ELLE. Pourquoi ce titre : « Nos 14 novembre » ?

Aurélie Silvestre. Parce que chacun peut l'interpréter comme il le veut, et parce qu'il m'implique moi, mes enfants, et le reste du monde. Que fait-on le lendemain d'un soir pareil ? Moi, mon année n'a été qu'une succession de 14 novembre, comme si le calendrier s'était soudainement arrêté sur cette journée. Depuis la disparition de Matthieu, je vis au jour le jour, c'est un réflexe de défense, c'est trop angoissant de penser à l'avenir. Du coup, les choses se font et les émotions s'accueillent, plus qu'elles ne s'anticipent.

ELLE. C'est pour vos enfants Gary, 4 ans, et Thelma, 7 mois, que vous avez écrit ?

Aurélie Silvestre. J'ai d'abord écrit pour moi, pour « déposer mon histoire », car plus le temps avance, plus les souvenirs s'estompent. Et puis aussi, bien sûr, je voulais que nos enfants sachent combien leurs parents se sont aimés. Enfin, j'aime l'idée qu'une partie de Matthieu habite un livre.

ELLE. Vous vous décrivez souvent comme spectatrice, était-ce aussi une façon de vous réapproprier votre histoire ?

Aurélie Silvestre. Oui, c'est vrai, tout est devenu irréel. Le 15 novembre, je me souviens avoir allumé la télé et entendu une voix raconter à propos d'une victime : « Il avait un enfant de 3 ans et allait avoir une petite fille au printemps. » Je me suis dit : « Mon Dieu, sa pauvre femme », alors qu'en fait c'était moi.
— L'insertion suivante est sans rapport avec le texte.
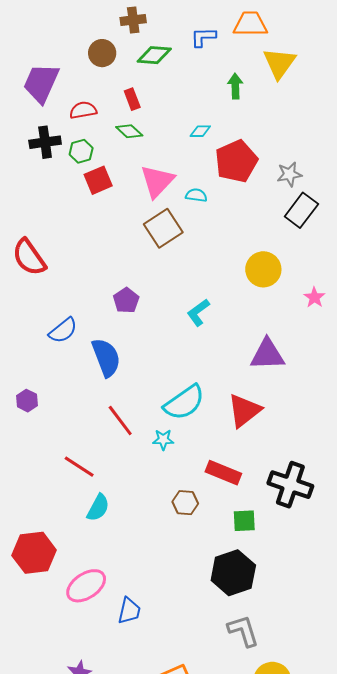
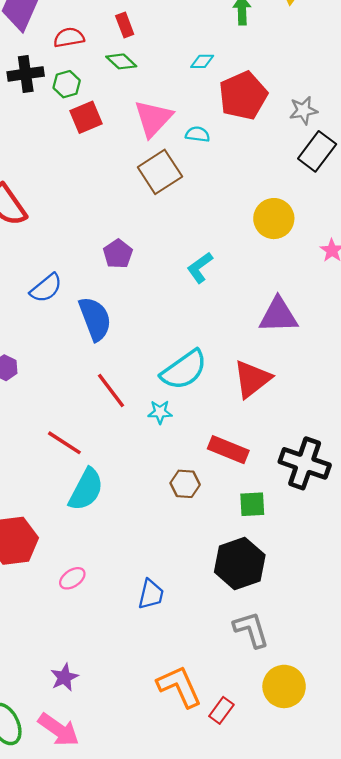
cyan semicircle: (98, 508) -> (86, 490), size x1.4
pink ellipse: (86, 586) -> (72, 578), size x0.6
blue trapezoid: (129, 611) -> (151, 594), moved

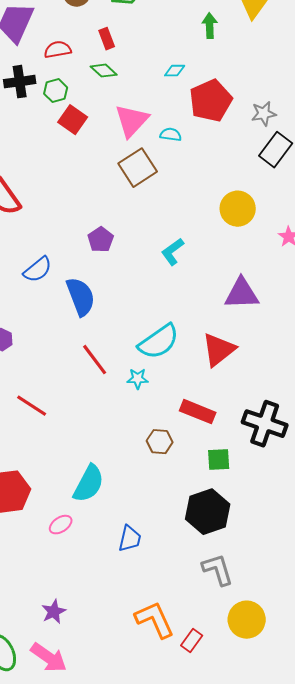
red square: (86, 117) -> (73, 120), turned -32
red line: (64, 443) -> (32, 406), moved
cyan semicircle: (86, 490) -> (89, 484), moved

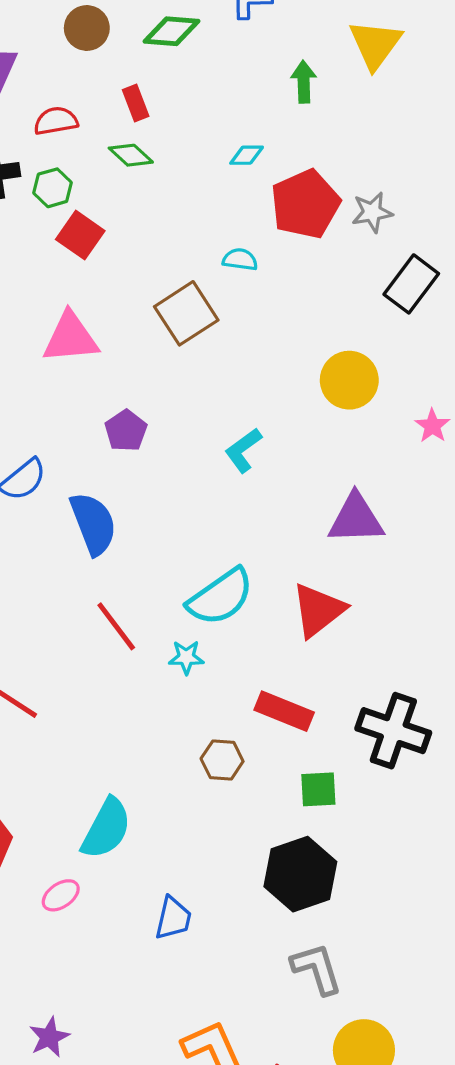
gray star: (264, 114) -> (372, 212), moved
pink triangle: (132, 121) -> (70, 338), moved, turned 42

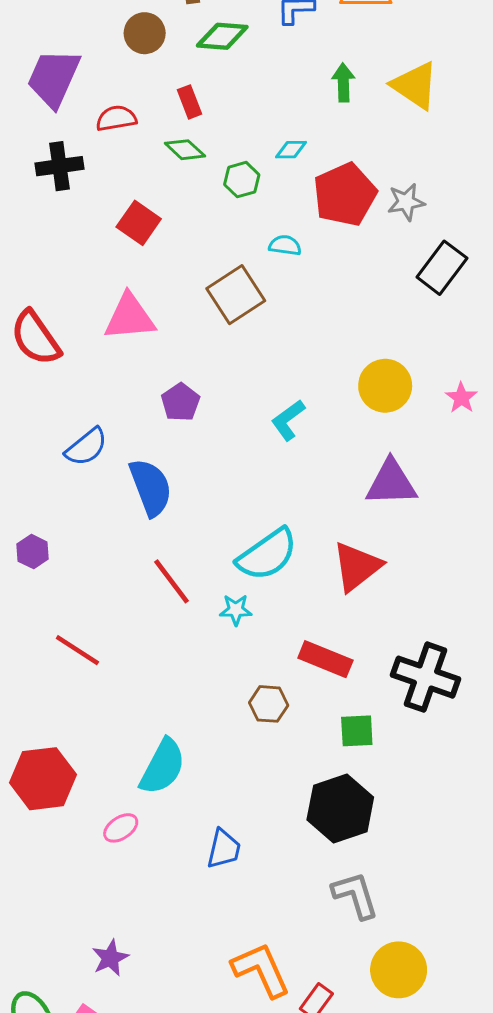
yellow triangle: (375, 44) -> (415, 85), moved, turned -32
green hexagon: (53, 188) -> (242, 180), moved
yellow circle: (349, 380) -> (385, 386), moved

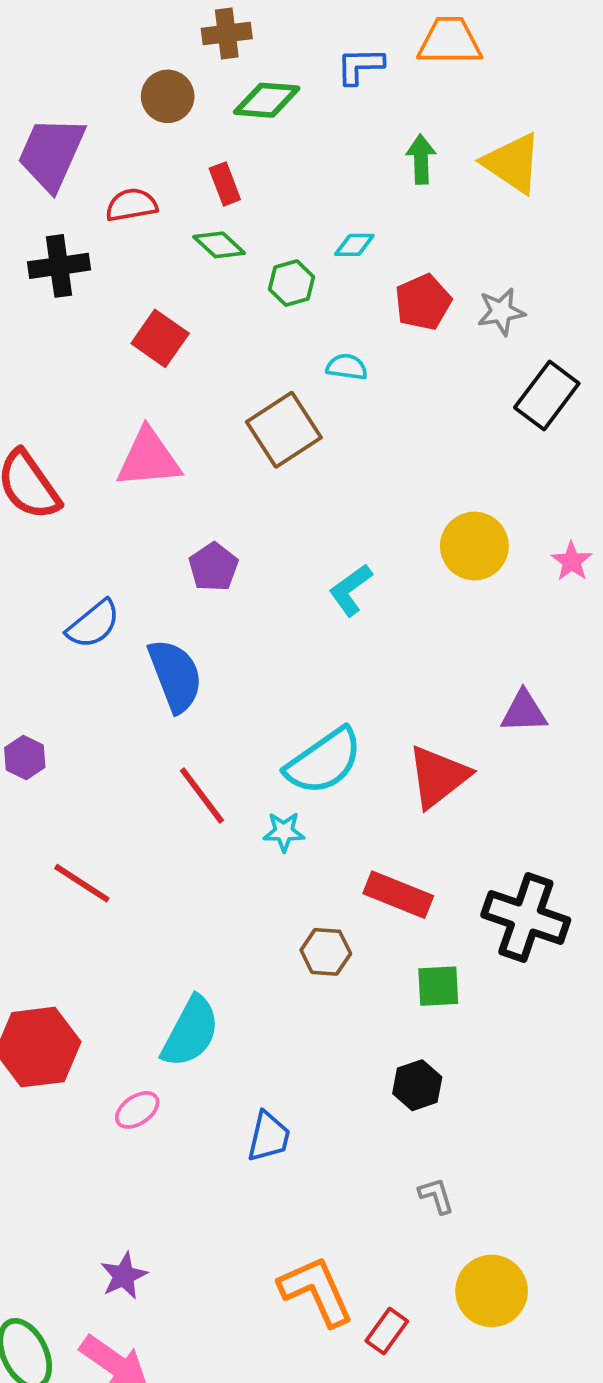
red pentagon: (345, 195) -> (423, 302), size x0.7
purple triangle: (391, 483) -> (524, 712), moved, size x0.7
black hexagon: (340, 809) -> (417, 1085), size x0.6
gray L-shape: (355, 895) -> (436, 1196), size x0.6

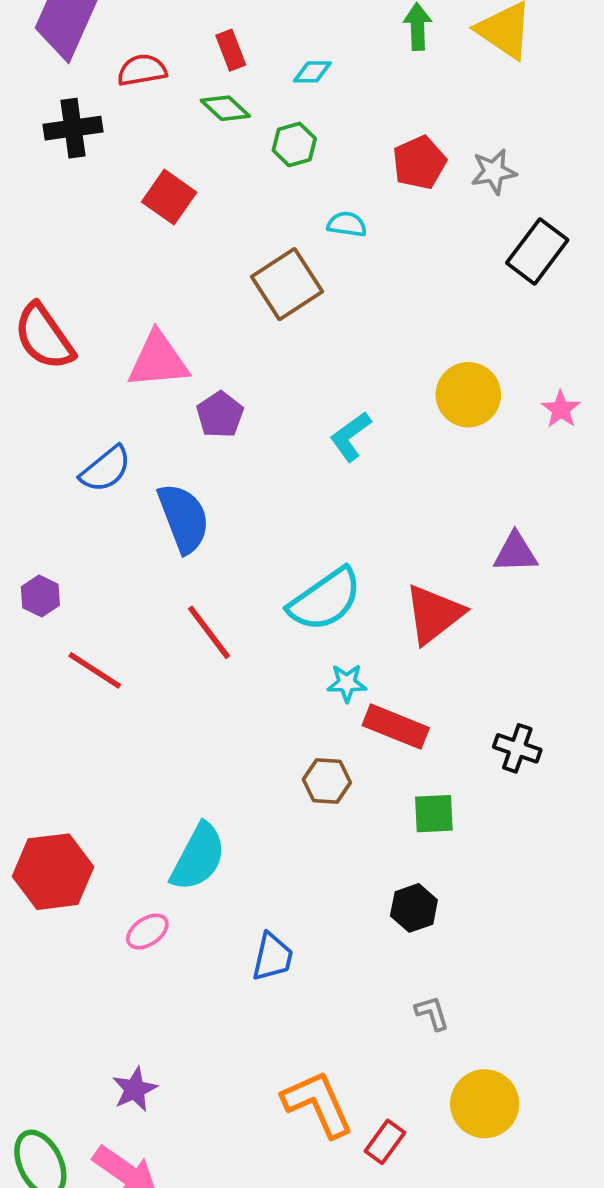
cyan diamond: (354, 245) -> (312, 72), moved
pink triangle: (149, 458) -> (158, 360), moved
cyan star: (284, 832) -> (347, 683), moved
red line: (82, 883) -> (95, 670), moved
black cross: (526, 918) -> (517, 748), size x0.6

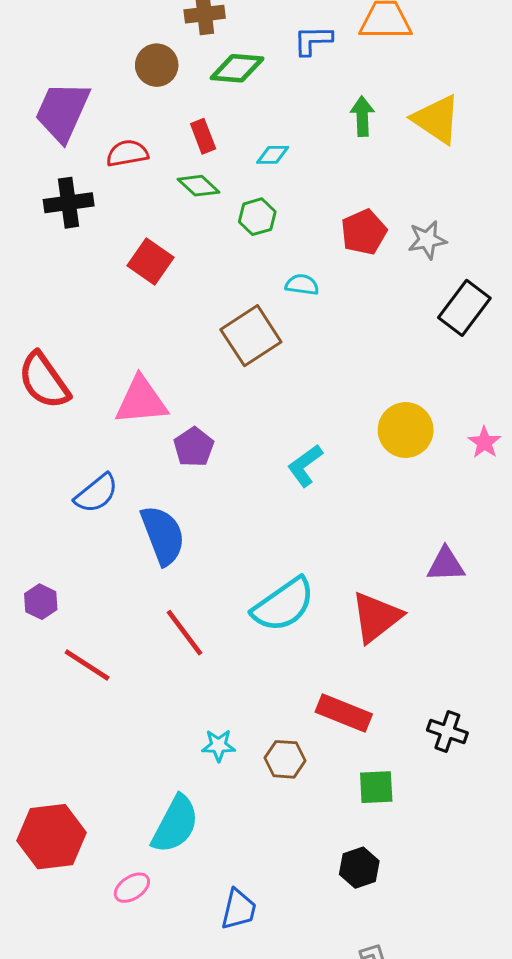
cyan star: (347, 683) -> (219, 745), moved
ELLE. Parfois, la réalité vous rattrape, comme lorsque vous avez dû choisir des vêtements pour l'enterrement de Matthieu...

Aurélie Silvestre. Oui, comment doit-on habiller son homme pour l'éternité ? J'étais dans son dressing, hébétée par mon incommensurable chagrin, et tout cela n'avait aucun sens. J'ai vécu ces journées comme un automate.

« LE MATIN DU 13 NOVEMBRE, JE LUI AI ENVOYÉ UN TEXTO OÙ JE LUI ÉCRIVAIS QUE JE L'AIMAIS ET QU'IL ÉTAIT UN PÈRE FORMIDABLE. »

ELLE. Vous avez vécu une belle histoire avec Matthieu, racontez-nous...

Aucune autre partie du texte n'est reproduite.